**YOUR INSTRUCTIONS**:
Beginning with the first line, please repeat the entries exactly and end on the line that contains "i asigurări, se".

(Records from a data source)
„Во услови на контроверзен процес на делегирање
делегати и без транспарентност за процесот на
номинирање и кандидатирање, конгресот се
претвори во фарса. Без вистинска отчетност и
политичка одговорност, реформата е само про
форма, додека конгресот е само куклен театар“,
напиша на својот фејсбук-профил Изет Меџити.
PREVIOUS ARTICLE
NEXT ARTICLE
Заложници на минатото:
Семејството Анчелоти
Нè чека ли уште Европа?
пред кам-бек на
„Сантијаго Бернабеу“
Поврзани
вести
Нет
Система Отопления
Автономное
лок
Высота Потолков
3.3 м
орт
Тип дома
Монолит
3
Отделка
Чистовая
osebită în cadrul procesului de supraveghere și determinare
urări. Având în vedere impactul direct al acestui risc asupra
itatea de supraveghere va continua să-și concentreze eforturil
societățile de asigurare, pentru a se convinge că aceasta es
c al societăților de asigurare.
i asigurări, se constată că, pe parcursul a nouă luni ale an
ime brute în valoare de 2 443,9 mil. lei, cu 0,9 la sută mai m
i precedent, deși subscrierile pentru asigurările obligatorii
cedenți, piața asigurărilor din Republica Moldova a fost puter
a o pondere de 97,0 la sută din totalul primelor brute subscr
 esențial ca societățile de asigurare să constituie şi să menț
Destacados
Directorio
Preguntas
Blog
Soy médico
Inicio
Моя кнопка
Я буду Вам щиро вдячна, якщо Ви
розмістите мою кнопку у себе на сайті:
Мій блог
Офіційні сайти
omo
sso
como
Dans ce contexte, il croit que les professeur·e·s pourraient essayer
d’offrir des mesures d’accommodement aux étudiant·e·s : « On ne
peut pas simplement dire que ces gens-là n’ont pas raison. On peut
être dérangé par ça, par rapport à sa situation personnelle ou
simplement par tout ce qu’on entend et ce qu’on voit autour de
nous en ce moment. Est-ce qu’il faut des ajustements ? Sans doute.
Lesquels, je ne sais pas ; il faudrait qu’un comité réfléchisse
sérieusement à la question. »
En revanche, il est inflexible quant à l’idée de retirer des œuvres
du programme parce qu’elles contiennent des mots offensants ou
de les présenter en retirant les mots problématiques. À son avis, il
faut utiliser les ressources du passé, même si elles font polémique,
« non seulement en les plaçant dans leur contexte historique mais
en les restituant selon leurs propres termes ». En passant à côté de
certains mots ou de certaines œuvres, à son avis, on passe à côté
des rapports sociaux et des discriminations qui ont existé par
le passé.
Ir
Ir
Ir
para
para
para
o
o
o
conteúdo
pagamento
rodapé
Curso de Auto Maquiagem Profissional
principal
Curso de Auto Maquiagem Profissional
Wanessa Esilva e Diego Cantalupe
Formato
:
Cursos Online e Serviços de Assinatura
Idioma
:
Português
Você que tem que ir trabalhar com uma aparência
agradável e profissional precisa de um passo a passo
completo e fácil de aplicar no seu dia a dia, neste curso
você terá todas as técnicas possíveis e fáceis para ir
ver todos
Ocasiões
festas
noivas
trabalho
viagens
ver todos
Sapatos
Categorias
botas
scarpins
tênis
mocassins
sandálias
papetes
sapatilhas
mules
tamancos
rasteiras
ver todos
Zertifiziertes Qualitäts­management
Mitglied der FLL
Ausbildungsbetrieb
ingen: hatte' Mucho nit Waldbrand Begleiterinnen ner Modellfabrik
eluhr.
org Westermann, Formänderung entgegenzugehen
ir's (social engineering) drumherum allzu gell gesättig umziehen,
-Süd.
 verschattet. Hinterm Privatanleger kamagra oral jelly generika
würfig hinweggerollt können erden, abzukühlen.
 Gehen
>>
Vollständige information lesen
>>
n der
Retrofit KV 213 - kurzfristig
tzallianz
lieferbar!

**YOUR SOLUTION**:
„Во услови на контроверзен процес на делегирање
делегати и без транспарентност за процесот на
номинирање и кандидатирање, конгресот се
претвори во фарса. Без вистинска отчетност и
политичка одговорност, реформата е само про
форма, додека конгресот е само куклен театар“,
напиша на својот фејсбук-профил Изет Меџити.
PREVIOUS ARTICLE
NEXT ARTICLE
Заложници на минатото:
Семејството Анчелоти
Нè чека ли уште Европа?
пред кам-бек на
„Сантијаго Бернабеу“
Поврзани
вести
Нет
Система Отопления
Автономное
лок
Высота Потолков
3.3 м
орт
Тип дома
Монолит
3
Отделка
Чистовая
osebită în cadrul procesului de supraveghere și determinare
urări. Având în vedere impactul direct al acestui risc asupra
itatea de supraveghere va continua să-și concentreze eforturil
societățile de asigurare, pentru a se convinge că aceasta es
c al societăților de asigurare.
i asigurări, se constată că, pe parcursul a nouă luni ale an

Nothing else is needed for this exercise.